Keinzigartiges Lexikon: Folge 11

Gisela Feuz am Dienstag, den 14. März 2017 um 6:35 Uhr

Der Berner Schriftsteller Giuliano Musio spürt für KSB jede Woche einen heimlichen Verwandten eines vermeintlich einzigartigen Begriffs auf. Manuel Kämpfer illustriert ihn.

Heute: Die Bromrübe
Weit weniger bekannt als die Frucht des Brombeerstrauchs ist dessen Wurzel, die Bromrübe. Und das, obwohl sie jede Voraussetzung erfüllt, eine Delikatesse zu sein: Sie ist übelriechend, leicht giftig und anspruchsvoll in der Zubereitung. Während ihre nahen Verwandten, die Him- und die Heidelrübe, nur noch zur Biogasproduktion verwertet werden, haben einige Feinschmeckerrestaurants die Bromrübe als kulinarische Köstlichkeit wiederentdeckt. Heute tischt man allerdings nur noch das Rübeninnere mit seinem unverwechselbaren Geschmack nach Südfrüchten und kalter Zigarettenasche auf. Der Verzehr der leckeren Dornen wurde vom Bundesamt für Lebensmittelsicherheit nach mehreren Erstickungsfällen verboten.


Wegen ihrer dornigen Oberfläche ist die Bromrübe mit einer äußerst schmerzhaften Ernte und Zubereitung verbunden.
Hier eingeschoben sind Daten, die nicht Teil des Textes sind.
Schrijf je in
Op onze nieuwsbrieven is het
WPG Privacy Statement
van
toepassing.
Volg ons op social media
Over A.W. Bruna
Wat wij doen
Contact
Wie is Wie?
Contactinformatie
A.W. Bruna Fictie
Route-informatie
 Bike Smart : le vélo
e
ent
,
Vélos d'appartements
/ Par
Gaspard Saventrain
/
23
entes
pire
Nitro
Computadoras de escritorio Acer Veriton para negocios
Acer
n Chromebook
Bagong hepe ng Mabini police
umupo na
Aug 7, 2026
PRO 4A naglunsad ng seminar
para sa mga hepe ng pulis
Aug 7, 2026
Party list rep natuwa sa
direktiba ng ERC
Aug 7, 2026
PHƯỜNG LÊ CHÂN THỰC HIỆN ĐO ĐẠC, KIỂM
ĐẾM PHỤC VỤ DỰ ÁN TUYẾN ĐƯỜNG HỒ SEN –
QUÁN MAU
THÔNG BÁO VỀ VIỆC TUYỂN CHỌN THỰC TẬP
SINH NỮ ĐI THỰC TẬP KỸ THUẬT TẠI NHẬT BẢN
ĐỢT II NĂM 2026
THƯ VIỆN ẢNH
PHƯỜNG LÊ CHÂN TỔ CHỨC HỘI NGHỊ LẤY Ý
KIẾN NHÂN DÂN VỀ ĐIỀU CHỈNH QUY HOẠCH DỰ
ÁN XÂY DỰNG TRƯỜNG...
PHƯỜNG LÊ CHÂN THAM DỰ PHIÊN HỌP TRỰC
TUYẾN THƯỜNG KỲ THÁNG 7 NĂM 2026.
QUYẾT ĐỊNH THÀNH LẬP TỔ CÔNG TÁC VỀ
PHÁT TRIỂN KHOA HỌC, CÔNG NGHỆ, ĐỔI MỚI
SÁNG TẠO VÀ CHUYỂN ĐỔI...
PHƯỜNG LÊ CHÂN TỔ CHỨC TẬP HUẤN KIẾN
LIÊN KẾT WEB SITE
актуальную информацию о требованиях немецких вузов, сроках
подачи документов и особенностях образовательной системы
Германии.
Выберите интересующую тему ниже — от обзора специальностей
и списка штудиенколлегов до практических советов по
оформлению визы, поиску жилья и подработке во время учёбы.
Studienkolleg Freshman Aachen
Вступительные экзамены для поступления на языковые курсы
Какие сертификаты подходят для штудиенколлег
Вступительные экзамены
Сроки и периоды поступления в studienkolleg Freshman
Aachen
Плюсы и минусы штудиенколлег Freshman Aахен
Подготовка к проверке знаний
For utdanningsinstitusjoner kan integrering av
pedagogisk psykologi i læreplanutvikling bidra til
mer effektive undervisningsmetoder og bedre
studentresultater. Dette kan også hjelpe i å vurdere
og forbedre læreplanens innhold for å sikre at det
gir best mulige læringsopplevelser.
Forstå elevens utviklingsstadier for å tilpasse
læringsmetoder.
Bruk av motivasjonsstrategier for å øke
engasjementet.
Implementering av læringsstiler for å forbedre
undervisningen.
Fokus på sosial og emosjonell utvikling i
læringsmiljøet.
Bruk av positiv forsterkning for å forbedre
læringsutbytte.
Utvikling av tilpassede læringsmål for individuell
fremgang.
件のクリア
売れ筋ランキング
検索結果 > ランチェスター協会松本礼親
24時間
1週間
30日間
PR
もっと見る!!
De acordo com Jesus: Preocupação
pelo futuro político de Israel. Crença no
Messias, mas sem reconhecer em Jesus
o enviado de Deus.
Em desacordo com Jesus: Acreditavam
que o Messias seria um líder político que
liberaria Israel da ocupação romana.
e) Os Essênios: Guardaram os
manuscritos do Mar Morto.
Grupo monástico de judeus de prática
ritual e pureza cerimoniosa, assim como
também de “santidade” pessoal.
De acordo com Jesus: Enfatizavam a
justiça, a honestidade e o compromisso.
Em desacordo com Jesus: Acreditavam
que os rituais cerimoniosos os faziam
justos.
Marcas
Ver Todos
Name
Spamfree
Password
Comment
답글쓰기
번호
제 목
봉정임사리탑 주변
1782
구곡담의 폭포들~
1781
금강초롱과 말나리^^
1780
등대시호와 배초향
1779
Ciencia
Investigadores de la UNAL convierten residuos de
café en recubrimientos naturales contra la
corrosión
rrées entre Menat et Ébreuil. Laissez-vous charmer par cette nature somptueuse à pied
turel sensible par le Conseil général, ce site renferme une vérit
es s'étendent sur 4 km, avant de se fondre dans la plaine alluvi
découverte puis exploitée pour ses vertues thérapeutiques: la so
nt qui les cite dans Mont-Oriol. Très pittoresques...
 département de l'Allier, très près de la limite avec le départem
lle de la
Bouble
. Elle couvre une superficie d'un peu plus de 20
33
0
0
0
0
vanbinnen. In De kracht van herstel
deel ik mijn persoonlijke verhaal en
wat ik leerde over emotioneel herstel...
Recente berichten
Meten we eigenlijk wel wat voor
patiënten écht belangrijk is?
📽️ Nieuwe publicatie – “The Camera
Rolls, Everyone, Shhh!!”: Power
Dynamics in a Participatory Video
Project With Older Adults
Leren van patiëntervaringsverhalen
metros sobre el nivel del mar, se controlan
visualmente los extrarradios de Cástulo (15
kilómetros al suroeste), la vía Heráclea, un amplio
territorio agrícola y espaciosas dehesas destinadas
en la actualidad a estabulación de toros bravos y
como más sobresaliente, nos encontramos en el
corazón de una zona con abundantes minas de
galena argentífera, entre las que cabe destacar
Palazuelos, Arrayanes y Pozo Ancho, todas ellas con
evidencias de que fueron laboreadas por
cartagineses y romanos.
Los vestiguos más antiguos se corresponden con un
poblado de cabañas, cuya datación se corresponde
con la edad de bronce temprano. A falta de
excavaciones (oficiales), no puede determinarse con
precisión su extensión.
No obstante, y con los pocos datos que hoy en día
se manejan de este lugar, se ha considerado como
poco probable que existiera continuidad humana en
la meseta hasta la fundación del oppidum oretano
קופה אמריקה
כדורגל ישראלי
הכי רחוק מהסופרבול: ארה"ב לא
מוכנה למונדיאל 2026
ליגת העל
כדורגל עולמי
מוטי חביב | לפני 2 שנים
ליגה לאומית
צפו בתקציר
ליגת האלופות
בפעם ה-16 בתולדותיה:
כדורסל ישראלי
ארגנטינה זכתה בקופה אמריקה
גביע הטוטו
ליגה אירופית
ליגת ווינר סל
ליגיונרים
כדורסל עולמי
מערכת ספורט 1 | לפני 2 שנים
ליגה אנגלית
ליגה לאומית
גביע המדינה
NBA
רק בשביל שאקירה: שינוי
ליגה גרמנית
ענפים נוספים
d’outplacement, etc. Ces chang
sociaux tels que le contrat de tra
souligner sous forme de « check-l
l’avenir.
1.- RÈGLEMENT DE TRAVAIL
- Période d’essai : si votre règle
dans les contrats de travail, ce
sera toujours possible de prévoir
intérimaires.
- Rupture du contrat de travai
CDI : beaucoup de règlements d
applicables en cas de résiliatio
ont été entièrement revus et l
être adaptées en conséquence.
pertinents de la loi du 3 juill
Nächste Woche: Das Rumbastilzchen

Kulturbeutel 11/17

Gisela Feuz am Montag, den 13. März 2017 um 5:54 Uhr

Frau Feuz empfiehlt:
Vereinbaren Sie doch einen Termin bei Dr. Blöffer, der hält ab Dienstag wieder Sprechstunde in der Heiteren Fahne. Am Freitag laden Austra dann zum heiteren electropoppen in der Dampfzentrale und am Samstag tauft Baze seine Bruchstücke im Dachstock. Das wird ganz bestimmt «eine beschissen schöne Angelegenheit».

Die Krstic empfiehlt:
Am Mittwoch startet Bestival, das Berner StudentInnen Theaterfestival. Bis am 21. März gibts im Gaskessel Theater vom Schweizer Nachwuchs zu sehen, aber auch von Gruppen aus UK, Griechenland und Mallorca. Rosine: Am Donnerstag zeigt Architektin Joana de la Fontaine im Stück «Mama Fomo», wie sie im Studium Gelerntes auf die Bühne ummünzt. Zusatzrosine: Danach spielt Dave Eleanor ein Konzert.

Mirko Domingo empfiehlt:
Sich den keramischen Wahnsinn Marc Ribots geben am Sonntag, Turnhalle altes Progymnasium. Und am Samstag heben die Rumpelbrüder von Here Hare Here ihre neue Single aus der Taufe, Spinnerei Felsenau. Ja und gehen Sie nochmal bei Chop Records Serge und Jürg vorbei. Da greifen Sie nach einer letzten Scherbe, rauchen eine letzte Zigarette und werden sich bewusst, dass Ihre Jugend jetzt spätestens vorbei ist.

Fischer empfiehlt:
Jetzt einfach mal ins Blaue hinaus, weil der Name einen auf Ideen bringt: den Club Soleil am Sonntag Spätnachmittag in der Dampfzentrale. Da legt nämlich Anaconda Extended auf – und man kann sich ja einfach mal vorstellen, wie es wäre, wenn der Has höchstselbst sich mal elektronisch extendieren tät. Da würde man doch hin, oder? Und sonst lohnen Heiko und Eftn den Besuch auf jeden Fall auch. Und überhaupt ist das Format eine sehr sympathische Art, das Wochenende ausklingen zu lassen.

Der Urs empfiehlt:
Friends, you beat me to it, I’m sorry – alles schon gesagt! Aber vielleicht doch noch, wers verpasst hat, im Schlachthaus, «Ebony and Irony» – heute noch, um 19:00 und dann spätestens im April nochmals, 5. bis 8 ten. Over and out!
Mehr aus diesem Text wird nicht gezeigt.